++++ RECORDED DATA

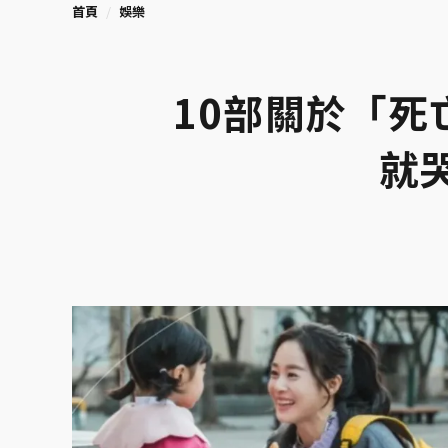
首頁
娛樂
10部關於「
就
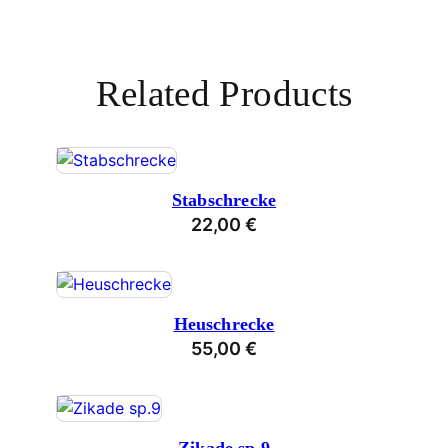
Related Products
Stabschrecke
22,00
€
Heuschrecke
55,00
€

++++++++
++++ RECORDED DATA

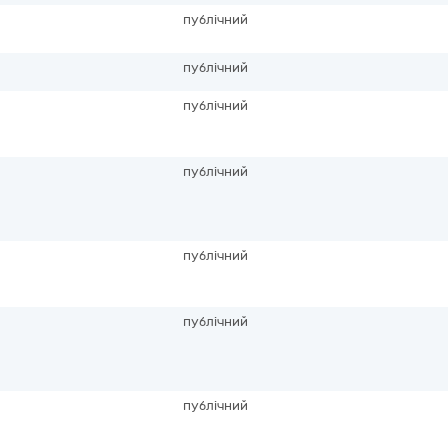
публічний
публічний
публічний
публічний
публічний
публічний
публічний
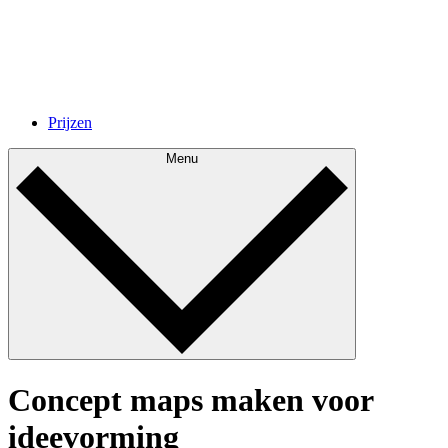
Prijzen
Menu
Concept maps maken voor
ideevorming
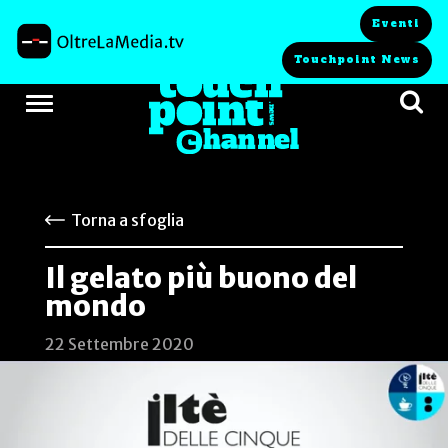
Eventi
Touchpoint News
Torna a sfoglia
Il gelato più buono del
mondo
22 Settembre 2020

++++++++

▸ PROBLEM TO WORK ON
Set down exactly the lines of the data above, beginning with the line that has "Touchpoint News" and ending with the line that has "22 Settembre 2020", and no others.

▸ ANSWER FOR THIS EXERCISE
Touchpoint News
Torna a sfoglia
Il gelato più buono del
mondo
22 Settembre 2020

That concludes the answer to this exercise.